Failures

by Karl Bode


Filed Under:
advertising, broadband, go90, millenials, privacy

Companies:
verizon



Verizon Claims Its Millennial Ad Pivot Has Been Slowed By Its Breathless Dedication To Consumer Privacy

from the okey-dokey dept

So we've noted repeatedly how Verizon really wants to pivot from stodgy, old protectionist telco to Millennial-focused media and advertising juggernaut. The company desperately wants in on Facebook and Google advertising cash, and apparently believes this is possible by ceasing network fiber upgrades and gobbling up failed 90s internet brands like Yahoo and AOL.

Except Verizon's brand revolution so far hasn't been much to write home about.

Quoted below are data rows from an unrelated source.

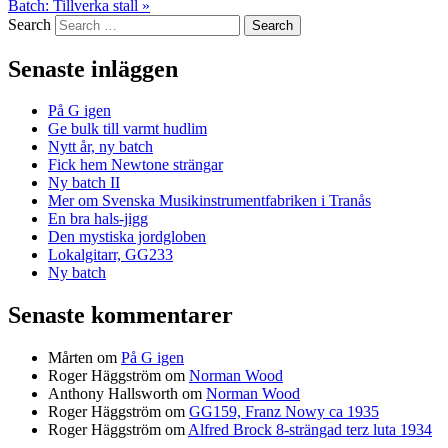
Batch: Tillverka stall
»
Search
Senaste inläggen
På G igen
Ge bulk till varmt hudlim
Nytt år, ny batch
Fick hem Newtone strängar
Ny batch II
Mer om Svenska Musikinstrumentfabriken i Tranås
En bra hals-jigg
Den mystiska jordgloben
Lokalgitarr, GG233
Ny batch
Senaste kommentarer
Mårten
om
På G igen
Roger Häggström
om
Norman Wood
Anthony Hallsworth
om
Norman Wood
Roger Häggström
om
GG159, Franz Nowy ca 1935
Roger Häggström
om
Alfred Brock 8-strängad terz luta 1934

Verizon began its pivot with a short-lived website that imploded after writers revealed they couldn't talk about net neutrality or mass surveillance. The company's acquisition of Yahoo has also been plagued with issues, from Yahoo's mammoth, undisclosed hacking scandal to revelations of the company's wholesale spying on user e-mail accounts for the government (not that this latter issue bothered Verizon much). And Verizon's Go90 streaming video service, the cornerstone of Verizon's effort, has been derided as "a dud" by Verizon's own media partners.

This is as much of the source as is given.